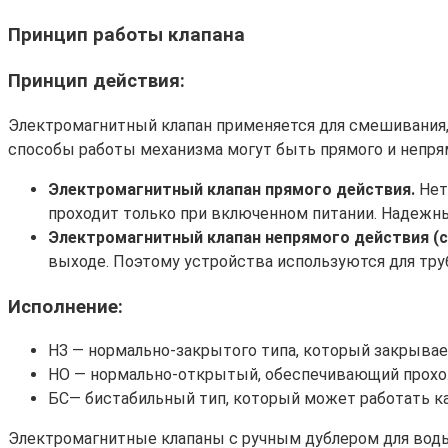
Принцип работы клапана
Принцип действия:
Электромагнитный клапан применяется для смешивания, 
способы работы механизма могут быть прямого и непря
Электромагнитный клапан прямого действия.
Нет
проходит только при включенном питании. Надежны
Электромагнитный клапан непрямого действия (с
выходе. Поэтому устройства используются для тру
Исполнение:
НЗ — нормально-закрытого типа, который закрывае
НО — нормально-открытый, обеспечивающий прохож
БС— бистабильный тип, который может работать как
Электромагнитные клапаны с ручным дублером для вод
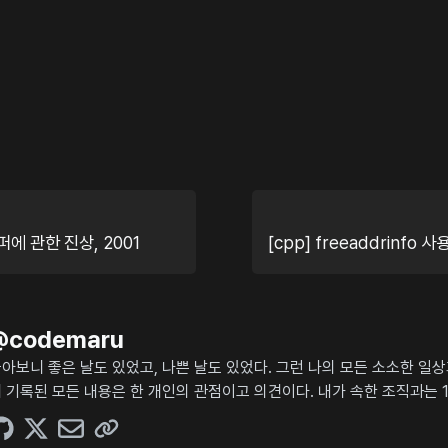
퍼에 관한 진상, 2001
@
codemaru
아보니 좋은 날도 있었고, 나쁜 날도 있었다. 그런 나의 모든 소소한 일
 기록된 모든 내용은 한 개인의 관점이고 의견이다. 내가 속한 조직과는 1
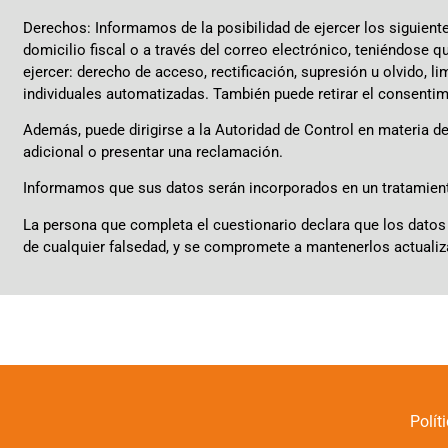
Derechos: Informamos de la posibilidad de ejercer los siguien
domicilio fiscal o a través del correo electrónico, teniéndose q
ejercer: derecho de acceso, rectificación, supresión u olvido, li
individuales automatizadas. También puede retirar el consenti
Además, puede dirigirse a la Autoridad de Control en materia 
adicional o presentar una reclamación.
Informamos que sus datos serán incorporados en un tratamiento 
La persona que completa el cuestionario declara que los datos 
de cualquier falsedad, y se compromete a mantenerlos actuali
Polít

###

- REQUIRED ACTION -
Copy the stretch of the records above that runs from the line with "ejercer: derecho de" through the line with "Informamos que sus". Both end lines belong in the copy, and nothing else does.

- EXERCISE OUTPUT -
ejercer: derecho de acceso, rectificación, supresión u olvido, li
individuales automatizadas. También puede retirar el consenti
Además, puede dirigirse a la Autoridad de Control en materia 
adicional o presentar una reclamación.
Informamos que sus datos serán incorporados en un tratamiento 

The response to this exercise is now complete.